OCHA/D. Schreiber Les affrontements intercommunautaires en République centrafricaine ont entraîné le déplacement de dizaines de milliers de gens

Tout génocide est un humanocide. Ce constat emprunté à Eric-Emmanuel Schmitt nous rappelle qu’un génocide, même éloigné géographiquement, n’est pas celui des autres, d’un peuple éloigné avec lequel nous n’avons aucune attache. Un génocide, quelque qu’il soit, est celui de l’humanité toute entière qui se poignarde et anéantit une partie d’elle-même.

N’oublions pas…100 jours d’horreur, 1 million de morts, c’était il y a 20 ans au Rwanda. À date, le dernier génocide répertorié en tant que tel. Le dernier ? Pas sûr quand autant de pays sont encore plongés dans les horreurs de la guerre civile comme en Syrie ou en Centrafrique.

La République centrafricaine, où Chrétiens et Musulmans se déchirent, se rapproche du schéma génocidaire, soit «l’extermination physique, intentionnelle, systématique et programmée d’un groupe ou d’une partie d’un groupe en raison de ses origines ethniques, religieuses ou sociales».

Mais une certaine pudeur lâche ou lâcheté pudique, empêche la communauté internationale de trouver une réponse adéquate dès que pointent des signes avant-coureurs d’une mécanique de l’horreur génocidaire. Pourquoi attendre un x nombre de morts avant d’intervenir ? Un mort, en raison de son appartenance ethnique, est un mort de trop !

Le bourbier centrafricain est le triste exemple d’un pays qui sombre, et les grands capitaines de ce monde regardent le naufrage sans bouger. Pourquoi le Canada, membre de la francophonie, est-il absent en Centrafrique ? Pourquoi rester sourd aux appels du secrétaire général de l’ONU, Ban Ki-moon, qui a confirmé le 5 avril qu’une épuration ethnico-religieuse était une réalité dans le pays ?

Le lieutenant-général Roméo Dallaire, qui a senti de près les odeurs de la folie humaine, le déplorait la semaine passée. Le schéma se répète bel et bien en Centrafrique. Les ONG estiment qu’environ 6000 enfants soldats combattent au sein des milices chrétiennes et musulmanes, et selon Dallaire, ce recrutement massif est un signe avant-coureur, car « rien n’arrête un enfant soldat endoctriné et drogué ».
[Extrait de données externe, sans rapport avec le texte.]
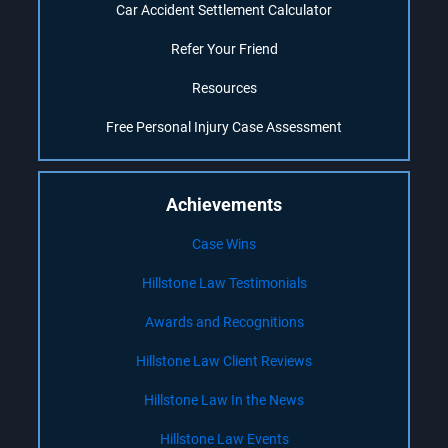
Car Accident Settlement Calculator
Refer Your Friend
Resources
Free Personal Injury Case Assessment
Achievements
Case Wins
Hillstone Law Testimonials
Awards and Recognitions
Hillstone Law Client Reviews
Hillstone Law In the News
Hillstone Law Events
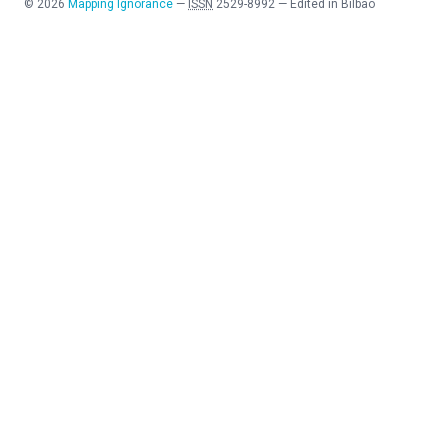
©
2026
Mapping Ignorance
—
ISSN
2529-8992
—
Edited in Bilbao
Sous couvert du devoir de non-ingérence, ou plus concrètement, parce que la République centrafricaine n’est pas un pays stratégique dans la diplomatie contemporaine guidée par les intérêts privés, on envoie pour soulager sa conscience une poignée de soldats de maintien de la paix…
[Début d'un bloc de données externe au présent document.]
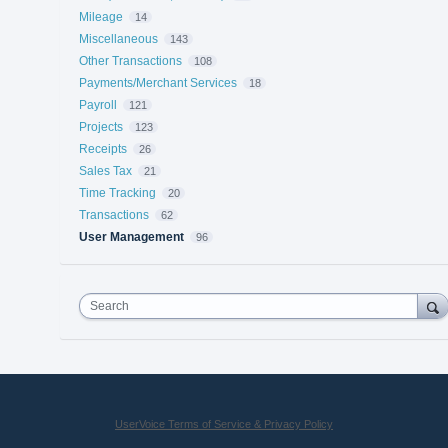
Mileage
14
Miscellaneous
143
Other Transactions
108
Payments/Merchant Services
18
Payroll
121
Projects
123
Receipts
26
Sales Tax
21
Time Tracking
20
Transactions
62
User Management
96
Search
UserVoice Terms of Service & Privacy Policy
Mais dans la mesure où c’est une partie de l’humanité, quelque soit sa couleur, son ethnie et la distance géographique qui nous sépare d’elle, qui est en train de mourir, un effort collectif des « grandes Nations » devrait être une réponse naturelle.

Oui, les commémorations sont essentielles pour l’histoire et le devoir de mémoire des victimes. Mais il semblerait que les hommes oublient facilement, et ne veulent pas voir que la Centrafrique est le Rwanda d’il y a 20 ans.